**Available records**
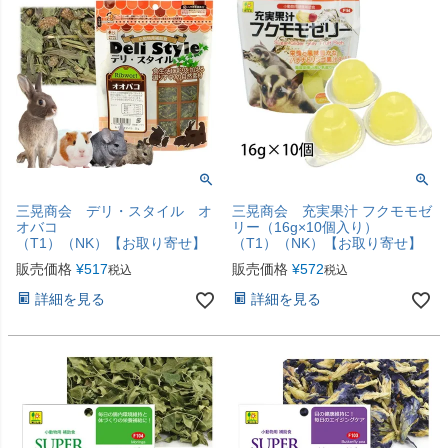
三晃商会 デリ・スタイル オ
三晃商会 充実果汁 フクモモゼ
オバコ
リー（16g×10個入り）
（T1）（NK）【お取り寄せ】
（T1）（NK）【お取り寄せ】
販売価格
¥
517
販売価格
¥
572
税込
税込
詳細を見る
詳細を見る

**Your instructions**
If the data includes images, skip them and copy every line exactly.

**Output for this task**
三晃商会 デリ・スタイル オ
三晃商会 充実果汁 フクモモゼ
オバコ
リー（16g×10個入り）
（T1）（NK）【お取り寄せ】
（T1）（NK）【お取り寄せ】
販売価格
¥
517
販売価格
¥
572
税込
税込
詳細を見る
詳細を見る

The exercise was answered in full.